2006-03-08 13:42:42

by Yasunori Goto

[permalink] [raw]
Subject: [PATCH: 010/017](RFC) Memory hotplug for new nodes v.3. (allocate wait table)


Wait_table is initialized according to zone size at boot time.
But, we cannot know the maixmum zone size when memory hotplug is enabled.
It can be changed.... And resizing of wait_table is too hard.

So kernel allocate and initialzie wait_table as its maximum size.

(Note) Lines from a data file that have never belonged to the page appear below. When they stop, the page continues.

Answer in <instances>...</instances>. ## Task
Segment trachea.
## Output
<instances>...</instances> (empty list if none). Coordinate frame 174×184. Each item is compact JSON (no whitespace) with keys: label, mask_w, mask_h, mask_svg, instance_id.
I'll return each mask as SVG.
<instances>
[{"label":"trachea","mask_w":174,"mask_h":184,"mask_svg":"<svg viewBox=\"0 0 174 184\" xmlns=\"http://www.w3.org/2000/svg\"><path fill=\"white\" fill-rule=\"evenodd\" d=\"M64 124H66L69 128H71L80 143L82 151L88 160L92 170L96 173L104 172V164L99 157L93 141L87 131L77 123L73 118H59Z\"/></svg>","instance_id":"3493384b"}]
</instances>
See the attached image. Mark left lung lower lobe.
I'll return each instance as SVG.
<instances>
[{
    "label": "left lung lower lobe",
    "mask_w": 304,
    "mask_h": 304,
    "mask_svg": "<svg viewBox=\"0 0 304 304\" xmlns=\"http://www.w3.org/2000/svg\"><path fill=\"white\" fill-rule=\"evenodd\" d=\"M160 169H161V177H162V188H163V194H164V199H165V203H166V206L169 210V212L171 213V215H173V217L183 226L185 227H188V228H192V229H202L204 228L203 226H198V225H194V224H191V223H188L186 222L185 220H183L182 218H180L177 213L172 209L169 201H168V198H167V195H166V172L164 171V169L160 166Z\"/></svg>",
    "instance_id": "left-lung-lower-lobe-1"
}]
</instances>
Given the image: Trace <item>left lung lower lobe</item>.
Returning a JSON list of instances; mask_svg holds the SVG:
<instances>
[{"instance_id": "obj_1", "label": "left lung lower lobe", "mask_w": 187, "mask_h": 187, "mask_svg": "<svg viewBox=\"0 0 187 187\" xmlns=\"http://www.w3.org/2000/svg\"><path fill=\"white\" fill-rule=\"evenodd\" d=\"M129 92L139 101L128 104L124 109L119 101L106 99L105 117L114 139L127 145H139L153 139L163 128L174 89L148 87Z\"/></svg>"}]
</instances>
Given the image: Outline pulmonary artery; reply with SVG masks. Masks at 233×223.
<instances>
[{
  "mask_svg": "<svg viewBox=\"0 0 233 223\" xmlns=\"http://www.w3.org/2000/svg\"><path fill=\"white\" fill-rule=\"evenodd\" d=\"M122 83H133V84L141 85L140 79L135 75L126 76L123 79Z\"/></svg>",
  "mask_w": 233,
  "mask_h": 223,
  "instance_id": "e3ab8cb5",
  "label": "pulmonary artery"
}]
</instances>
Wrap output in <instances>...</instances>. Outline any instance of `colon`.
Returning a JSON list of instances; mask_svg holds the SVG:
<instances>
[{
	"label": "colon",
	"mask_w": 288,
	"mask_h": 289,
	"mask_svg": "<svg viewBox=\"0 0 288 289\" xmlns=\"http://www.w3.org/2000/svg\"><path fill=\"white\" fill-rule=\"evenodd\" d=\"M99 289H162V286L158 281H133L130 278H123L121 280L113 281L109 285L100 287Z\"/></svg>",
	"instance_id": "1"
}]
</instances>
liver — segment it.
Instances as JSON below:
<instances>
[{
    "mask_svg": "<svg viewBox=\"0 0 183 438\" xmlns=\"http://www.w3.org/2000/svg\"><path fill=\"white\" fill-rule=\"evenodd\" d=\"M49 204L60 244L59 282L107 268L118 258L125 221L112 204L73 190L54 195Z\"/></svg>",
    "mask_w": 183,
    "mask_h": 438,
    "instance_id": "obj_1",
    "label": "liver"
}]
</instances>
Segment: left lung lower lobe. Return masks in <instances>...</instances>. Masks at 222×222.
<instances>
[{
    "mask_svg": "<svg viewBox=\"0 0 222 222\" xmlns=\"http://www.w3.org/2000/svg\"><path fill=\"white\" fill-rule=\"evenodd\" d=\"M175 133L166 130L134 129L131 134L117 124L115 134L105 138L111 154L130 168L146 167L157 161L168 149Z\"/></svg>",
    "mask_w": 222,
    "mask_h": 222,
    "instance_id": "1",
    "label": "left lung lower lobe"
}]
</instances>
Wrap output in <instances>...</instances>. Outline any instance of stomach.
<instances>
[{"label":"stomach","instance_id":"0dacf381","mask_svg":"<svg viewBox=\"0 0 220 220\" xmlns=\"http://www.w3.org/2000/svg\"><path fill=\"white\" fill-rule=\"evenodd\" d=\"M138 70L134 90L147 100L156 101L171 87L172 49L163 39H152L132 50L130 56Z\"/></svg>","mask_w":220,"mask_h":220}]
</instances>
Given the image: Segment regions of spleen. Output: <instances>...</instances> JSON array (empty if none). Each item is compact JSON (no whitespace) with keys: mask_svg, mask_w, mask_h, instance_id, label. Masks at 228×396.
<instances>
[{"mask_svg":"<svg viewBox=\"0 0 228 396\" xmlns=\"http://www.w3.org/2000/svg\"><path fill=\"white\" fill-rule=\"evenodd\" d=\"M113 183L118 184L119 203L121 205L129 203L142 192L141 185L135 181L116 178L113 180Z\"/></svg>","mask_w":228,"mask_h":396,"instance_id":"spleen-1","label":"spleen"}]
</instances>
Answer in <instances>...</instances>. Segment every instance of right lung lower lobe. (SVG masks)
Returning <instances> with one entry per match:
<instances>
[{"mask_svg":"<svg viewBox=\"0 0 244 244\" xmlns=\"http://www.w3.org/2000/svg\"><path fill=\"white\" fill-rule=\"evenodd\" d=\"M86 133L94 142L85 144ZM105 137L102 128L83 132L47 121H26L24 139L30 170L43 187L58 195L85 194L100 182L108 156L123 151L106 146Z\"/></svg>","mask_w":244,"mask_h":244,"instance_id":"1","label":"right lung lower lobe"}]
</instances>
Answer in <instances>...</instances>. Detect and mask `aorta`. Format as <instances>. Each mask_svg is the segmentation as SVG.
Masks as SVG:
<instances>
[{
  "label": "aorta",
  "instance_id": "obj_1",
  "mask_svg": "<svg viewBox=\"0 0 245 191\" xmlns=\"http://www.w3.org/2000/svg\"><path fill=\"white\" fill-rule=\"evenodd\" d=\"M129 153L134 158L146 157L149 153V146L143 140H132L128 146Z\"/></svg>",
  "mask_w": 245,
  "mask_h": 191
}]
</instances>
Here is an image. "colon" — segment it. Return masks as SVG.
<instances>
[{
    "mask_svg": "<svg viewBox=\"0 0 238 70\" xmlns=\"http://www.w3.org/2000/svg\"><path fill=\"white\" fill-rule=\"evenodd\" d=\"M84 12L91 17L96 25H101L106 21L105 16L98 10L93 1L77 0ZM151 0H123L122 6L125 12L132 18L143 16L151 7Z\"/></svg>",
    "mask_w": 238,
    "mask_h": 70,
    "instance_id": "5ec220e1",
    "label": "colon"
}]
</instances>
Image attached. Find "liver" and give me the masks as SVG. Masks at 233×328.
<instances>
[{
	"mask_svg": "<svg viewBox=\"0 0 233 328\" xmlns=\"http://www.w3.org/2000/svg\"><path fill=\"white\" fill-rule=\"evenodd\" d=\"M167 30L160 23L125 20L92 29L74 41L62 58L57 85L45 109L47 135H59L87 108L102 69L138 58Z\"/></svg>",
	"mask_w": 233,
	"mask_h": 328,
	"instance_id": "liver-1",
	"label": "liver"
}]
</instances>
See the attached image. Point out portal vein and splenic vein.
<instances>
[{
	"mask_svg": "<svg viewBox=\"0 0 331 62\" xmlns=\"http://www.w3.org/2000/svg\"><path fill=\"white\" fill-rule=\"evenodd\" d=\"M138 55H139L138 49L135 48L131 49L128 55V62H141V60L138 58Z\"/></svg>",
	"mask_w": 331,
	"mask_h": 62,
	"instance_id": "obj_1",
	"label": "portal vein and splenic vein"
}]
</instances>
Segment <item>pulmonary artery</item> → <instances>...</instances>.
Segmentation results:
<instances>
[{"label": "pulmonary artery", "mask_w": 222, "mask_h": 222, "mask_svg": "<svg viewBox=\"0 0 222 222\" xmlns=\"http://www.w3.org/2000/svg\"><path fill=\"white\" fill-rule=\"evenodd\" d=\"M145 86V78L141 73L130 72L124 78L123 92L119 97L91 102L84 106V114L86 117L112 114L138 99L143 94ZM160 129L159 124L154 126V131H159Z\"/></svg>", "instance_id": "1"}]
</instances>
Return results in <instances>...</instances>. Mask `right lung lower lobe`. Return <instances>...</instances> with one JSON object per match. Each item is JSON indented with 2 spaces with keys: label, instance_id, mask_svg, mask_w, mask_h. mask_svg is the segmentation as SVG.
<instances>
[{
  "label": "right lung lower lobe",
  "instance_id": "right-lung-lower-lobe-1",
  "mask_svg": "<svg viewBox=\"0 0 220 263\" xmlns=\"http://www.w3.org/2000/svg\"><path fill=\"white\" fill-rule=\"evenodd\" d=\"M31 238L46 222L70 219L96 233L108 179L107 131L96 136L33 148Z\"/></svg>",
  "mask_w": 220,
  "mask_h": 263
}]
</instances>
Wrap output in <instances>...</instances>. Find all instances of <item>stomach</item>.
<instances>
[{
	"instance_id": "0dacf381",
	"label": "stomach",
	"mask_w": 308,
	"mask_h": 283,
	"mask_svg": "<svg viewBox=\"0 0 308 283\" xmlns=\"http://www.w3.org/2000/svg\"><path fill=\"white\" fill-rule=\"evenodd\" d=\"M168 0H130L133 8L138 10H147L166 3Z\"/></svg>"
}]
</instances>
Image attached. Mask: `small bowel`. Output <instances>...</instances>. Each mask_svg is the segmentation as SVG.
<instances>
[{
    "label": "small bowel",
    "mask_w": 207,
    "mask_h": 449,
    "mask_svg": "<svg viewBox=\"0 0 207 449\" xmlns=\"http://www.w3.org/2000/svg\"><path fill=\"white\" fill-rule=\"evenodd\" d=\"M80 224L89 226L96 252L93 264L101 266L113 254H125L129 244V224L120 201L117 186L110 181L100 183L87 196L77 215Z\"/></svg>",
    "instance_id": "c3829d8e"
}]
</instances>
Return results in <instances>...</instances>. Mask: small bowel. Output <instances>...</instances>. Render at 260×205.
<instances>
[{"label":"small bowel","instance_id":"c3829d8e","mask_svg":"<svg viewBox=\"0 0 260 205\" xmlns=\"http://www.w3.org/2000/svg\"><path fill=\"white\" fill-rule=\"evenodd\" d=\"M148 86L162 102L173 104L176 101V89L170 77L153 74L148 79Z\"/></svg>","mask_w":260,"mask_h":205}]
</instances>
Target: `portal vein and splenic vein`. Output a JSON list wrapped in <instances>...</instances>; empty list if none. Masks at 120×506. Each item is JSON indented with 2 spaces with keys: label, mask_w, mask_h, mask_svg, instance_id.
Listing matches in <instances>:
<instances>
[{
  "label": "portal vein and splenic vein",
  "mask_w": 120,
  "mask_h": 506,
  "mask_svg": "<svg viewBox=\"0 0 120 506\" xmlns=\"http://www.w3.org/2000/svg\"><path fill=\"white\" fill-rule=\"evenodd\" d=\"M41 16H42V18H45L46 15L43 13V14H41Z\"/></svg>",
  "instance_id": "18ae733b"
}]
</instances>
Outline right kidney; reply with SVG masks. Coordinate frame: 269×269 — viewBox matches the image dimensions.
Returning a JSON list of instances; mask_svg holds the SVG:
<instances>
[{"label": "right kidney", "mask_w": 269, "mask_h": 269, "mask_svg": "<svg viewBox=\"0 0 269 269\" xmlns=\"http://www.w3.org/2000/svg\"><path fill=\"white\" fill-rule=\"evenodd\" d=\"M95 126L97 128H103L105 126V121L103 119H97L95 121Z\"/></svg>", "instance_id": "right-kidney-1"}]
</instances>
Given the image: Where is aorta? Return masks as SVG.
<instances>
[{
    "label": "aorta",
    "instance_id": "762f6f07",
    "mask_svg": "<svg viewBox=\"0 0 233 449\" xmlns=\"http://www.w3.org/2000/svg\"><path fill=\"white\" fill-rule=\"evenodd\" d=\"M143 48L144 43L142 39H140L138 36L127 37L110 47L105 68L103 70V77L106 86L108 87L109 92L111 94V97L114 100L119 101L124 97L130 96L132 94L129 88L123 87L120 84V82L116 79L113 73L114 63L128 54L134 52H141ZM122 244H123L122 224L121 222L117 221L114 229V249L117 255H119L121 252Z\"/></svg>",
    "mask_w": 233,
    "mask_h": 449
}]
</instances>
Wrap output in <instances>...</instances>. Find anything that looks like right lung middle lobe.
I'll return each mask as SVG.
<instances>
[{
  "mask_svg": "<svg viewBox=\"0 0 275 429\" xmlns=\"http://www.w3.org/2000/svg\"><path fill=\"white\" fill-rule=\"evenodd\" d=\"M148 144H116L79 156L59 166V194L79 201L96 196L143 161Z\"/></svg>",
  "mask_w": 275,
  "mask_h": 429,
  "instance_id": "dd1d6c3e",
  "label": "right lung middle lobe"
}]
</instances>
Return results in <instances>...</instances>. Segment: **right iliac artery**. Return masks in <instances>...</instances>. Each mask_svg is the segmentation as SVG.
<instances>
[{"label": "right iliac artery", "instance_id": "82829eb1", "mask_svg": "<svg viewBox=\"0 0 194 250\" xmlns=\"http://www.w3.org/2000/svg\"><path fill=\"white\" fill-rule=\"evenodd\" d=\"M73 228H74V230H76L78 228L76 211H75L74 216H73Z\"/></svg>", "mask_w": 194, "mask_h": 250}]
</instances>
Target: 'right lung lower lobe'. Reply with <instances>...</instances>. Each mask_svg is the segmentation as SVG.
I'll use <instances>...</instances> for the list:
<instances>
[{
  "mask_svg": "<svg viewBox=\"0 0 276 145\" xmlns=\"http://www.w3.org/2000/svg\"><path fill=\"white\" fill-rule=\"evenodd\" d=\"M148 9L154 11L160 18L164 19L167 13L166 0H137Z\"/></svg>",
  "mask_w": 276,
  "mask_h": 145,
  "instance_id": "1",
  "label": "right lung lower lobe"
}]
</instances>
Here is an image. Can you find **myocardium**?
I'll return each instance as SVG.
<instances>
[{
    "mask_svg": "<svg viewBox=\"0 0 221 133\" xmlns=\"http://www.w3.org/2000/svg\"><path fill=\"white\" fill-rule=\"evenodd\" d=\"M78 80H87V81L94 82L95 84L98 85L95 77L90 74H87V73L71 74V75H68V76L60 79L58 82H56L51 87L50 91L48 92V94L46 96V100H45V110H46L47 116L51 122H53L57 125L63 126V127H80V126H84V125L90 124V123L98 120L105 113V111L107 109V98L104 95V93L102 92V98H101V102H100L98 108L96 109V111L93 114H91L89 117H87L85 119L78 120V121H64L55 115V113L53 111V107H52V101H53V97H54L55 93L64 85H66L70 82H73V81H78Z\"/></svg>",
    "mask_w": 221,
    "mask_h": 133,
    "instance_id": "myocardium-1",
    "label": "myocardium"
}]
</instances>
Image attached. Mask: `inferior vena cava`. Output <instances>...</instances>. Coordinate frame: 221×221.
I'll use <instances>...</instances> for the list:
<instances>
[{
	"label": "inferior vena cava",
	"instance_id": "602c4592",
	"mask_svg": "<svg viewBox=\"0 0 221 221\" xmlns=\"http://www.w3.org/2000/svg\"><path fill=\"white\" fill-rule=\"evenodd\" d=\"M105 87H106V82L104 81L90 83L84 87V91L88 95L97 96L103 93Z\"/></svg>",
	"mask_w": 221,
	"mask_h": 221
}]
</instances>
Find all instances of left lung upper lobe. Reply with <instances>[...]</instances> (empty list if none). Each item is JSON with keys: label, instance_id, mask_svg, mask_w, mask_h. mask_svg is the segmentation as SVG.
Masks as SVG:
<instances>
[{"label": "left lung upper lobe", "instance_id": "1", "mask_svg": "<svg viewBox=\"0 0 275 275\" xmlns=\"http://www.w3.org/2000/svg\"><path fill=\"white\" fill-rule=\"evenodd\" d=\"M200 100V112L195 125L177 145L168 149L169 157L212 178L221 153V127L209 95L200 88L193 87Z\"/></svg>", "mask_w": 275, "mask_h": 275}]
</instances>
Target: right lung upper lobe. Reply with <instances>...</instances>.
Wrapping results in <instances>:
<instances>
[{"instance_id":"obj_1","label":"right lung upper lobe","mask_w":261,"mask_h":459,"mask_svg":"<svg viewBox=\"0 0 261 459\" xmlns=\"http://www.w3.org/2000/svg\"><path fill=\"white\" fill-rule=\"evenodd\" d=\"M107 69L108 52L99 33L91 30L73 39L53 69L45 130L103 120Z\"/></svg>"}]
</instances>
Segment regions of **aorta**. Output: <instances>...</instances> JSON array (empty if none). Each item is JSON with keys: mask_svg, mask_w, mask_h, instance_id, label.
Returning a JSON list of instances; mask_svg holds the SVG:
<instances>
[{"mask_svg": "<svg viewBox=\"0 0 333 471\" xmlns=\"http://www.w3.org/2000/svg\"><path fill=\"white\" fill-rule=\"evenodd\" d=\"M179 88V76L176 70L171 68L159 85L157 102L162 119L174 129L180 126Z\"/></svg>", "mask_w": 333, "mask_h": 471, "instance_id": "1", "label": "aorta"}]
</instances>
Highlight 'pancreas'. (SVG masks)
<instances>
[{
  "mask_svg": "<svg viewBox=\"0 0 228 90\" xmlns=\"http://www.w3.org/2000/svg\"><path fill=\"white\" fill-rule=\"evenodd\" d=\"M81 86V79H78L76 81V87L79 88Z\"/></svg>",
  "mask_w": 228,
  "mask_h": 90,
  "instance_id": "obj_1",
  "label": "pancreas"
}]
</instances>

Signed-off-by: KAMEZAWA Hiroyuki <[email protected]>
Signed-off-by: Yasunori Goto <[email protected]>

Index: pgdat6/mm/page_alloc.c
===================================================================
--- pgdat6.orig/mm/page_alloc.c 2006-03-06 20:27:16.000000000 +0900
+++ pgdat6/mm/page_alloc.c 2006-03-06 20:27:36.000000000 +0900
@@ -1784,6 +1784,7 @@ void __init build_all_zonelists(void)
*/
#define PAGES_PER_WAITQUEUE 256

+#ifdef CONFIG_MEMORY_HOTPLUG
static inline unsigned long wait_table_size(unsigned long pages)
{
unsigned long size = 1;
@@ -1802,6 +1803,17 @@ static inline unsigned long wait_table_s

return max(size, 4UL);
}
+#else
+/*
+ * Because zone size might be changed by hot-add,
+ * We can't determin suitable size for wait_table as traditional.
+ * So, we use maximum size.
+ */
+static inline unsigned long wait_table_size(unsigned long pages)
+{
+ return 4096UL:
+}
+#endif

/*
* This is an integer logarithm so that shifts can be used later
@@ -2070,7 +2082,7 @@ void __init setup_per_cpu_pageset(void)
#endif

static __meminit
-void zone_wait_table_init(struct zone *zone, unsigned long zone_size_pages)
+int zone_wait_table_init(struct zone *zone, unsigned long zone_size_pages)
{
int i;
struct pglist_data *pgdat = zone->zone_pgdat;
@@ -2081,12 +2093,31 @@ void zone_wait_table_init(struct zone *z
*/
zone->wait_table_size = wait_table_size(zone_size_pages);
zone->wait_table_bits = wait_table_bits(zone->wait_table_size);
- zone->wait_table = (wait_queue_head_t *)
- alloc_bootmem_node(pgdat, zone->wait_table_size
- * sizeof(wait_queue_head_t));
+ if (system_state == SYSTEM_BOOTING) {
+ zone->wait_table = (wait_queue_head_t *)
+ alloc_bootmem_node(pgdat, zone->wait_table_size
+ * sizeof(wait_queue_head_t));
+ } else {
+ int table_size;
+ /* we can use kmalloc() in run time */
+ do {
+ table_size = zone->wait_table_size
+ * sizeof(wait_queue_head_t);
+ zone->wait_table = kmalloc(table_size, GFP_ATOMIC);
+ if (!zone->wait_table) {
+ /* try half size */
+ zone->wait_table_size >>= 1;
+ zone->wait_table_bits =
+ wait_table_bits(zone->wait_table_size);
+ }
+ } while (zone->wait_table_size && !zone->wait_table);
+ }
+ if (!zone->wait_table)
+ return -ENOMEM;

for(i = 0; i < zone->wait_table_size; ++i)
init_waitqueue_head(zone->wait_table + i);
+ return 0;
}

static __meminit void zone_pcp_init(struct zone *zone)
@@ -2112,8 +2143,10 @@ __meminit int init_currently_empty_zone(
unsigned long size)
{
struct pglist_data *pgdat = zone->zone_pgdat;
-
- zone_wait_table_init(zone, size);
+ int ret;
+ ret = zone_wait_table_init(zone, size);
+ if (ret)
+ return ret;
pgdat->nr_zones = zone_idx(zone) + 1;

zone->zone_start_pfn = zone_start_pfn;

--
Yasunori Goto



2006-03-09 12:03:13

by Andrew Morton

[permalink] [raw]
Subject: Re: [PATCH: 010/017](RFC) Memory hotplug for new nodes v.3. (allocate wait table)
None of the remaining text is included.